Dr Scott and Dr Proudman speak of the frustration that professionals feel, not just in dealing with these cases, but because of the lack of expertise and knowledge about the issue.
‘Support services for girls at risk of FGM or particularly for women who have gone through FGM are appalling,’ says Dr Proudman. ‘There’s so few medical experts that specialise in FGM so in many cases when you need a medical examination, particularly of girls, to see if they’ve undergone FGM – and sometimes it’s very difficult to ascertain if it’s type 4 [defined by the NHS as ‘other harmful procedures to the female genitals including cutting, pricking, piercing, scraping or burning’] – there’s no one really to go to, or it’s the same experts who keep coming up time and time again, who are very busy, or you have clients needing to travel really very far to have these examinations done.’
There have been recent moves to try to improve the healthcare services available. NHS England launched eight specialist clinics for adult women in September, with health secretary Matt Hancock outlining his determination ‘to do everything I can to support the survivors of this horrific act’ and noting that ‘FGM continues to devastate lives and it is vital the NHS does what it can to help. It’s absolutely crucial we reach more women so they can access support services that take care of mental, emotional, physical and clinical needs’.
A sense of powerlessness is one of the most difficult elements, Dr Proudman adds. ‘That’s a horrendous feeling, but particularly when you’re an advocate, because the whole purpose is hopefully to win a case and to get some power back to your client – some legal redress and justice. And in a situation like this, there is no avenue for redress for her; it doesn’t really exist.
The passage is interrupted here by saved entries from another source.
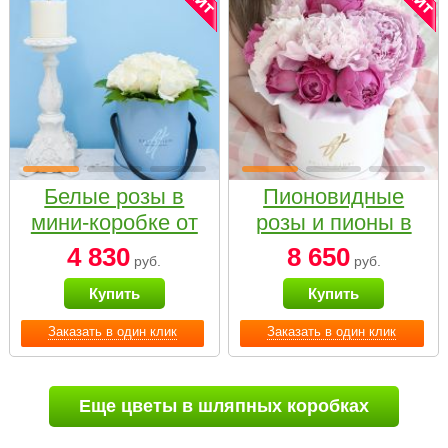
Белые розы в
Пионовидные
мини-коробке от
розы и пионы в
Bella Fiori
белой коробке
4 830
8 650
руб.
руб.
Small
Купить
Купить
Заказать в один клик
Заказать в один клик
Еще цветы в шляпных коробках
It can be very harrowing to read the reports, but particularly to see the impact on the clients themselves – seeing her so upset, and knowing that there’s so little that you can do is extremely frustrating.’
The mother is saying that her daughter will be cut.
Doctors have a vital role
The BMA has long recognised that doctors have a vital role in breaking the generational cycle of this illegal and harmful practice – supporting and caring for those who have undergone FGM and identifying and safeguarding those who may be at risk of FGM.
In the last few years there has been an unprecedented amount of governmental resources, initiatives, parliamentary and media coverage, policy developments, legislative changes, and new requirements on doctors, aimed at eradicating FGM.
An outline of some of these developments can be found in Health Education England’s FGM e-learning programme.
The BMA supports the position of UN agencies, that refugee and asylum status should be granted to women and girls fleeing their country to escape FGM.
Despite the UN position, worldwide only a very small number are believed to have been protected on these grounds. No data are available for FGM asylum claims in the UK.
Guidance for doctors on the entitlements and health needs of refugee and asylum seekers, including in relation to FGM, is available from the BMA.
What is female genital mutilation?
FGM (female genital mutilation) is a collective term used for a range of practices involving the removal or alteration of parts of healthy female genitalia for non-therapeutic reasons.
Different degrees of mutilation are practised by a variety of cultural groups in the UK. The World Health Organization classification of FGM – Type 1 to Type 4 – is widely used to identify and record the type of FGM a girl or woman has undergone.
All forms are mutilating and carry serious physical and psychological health risks.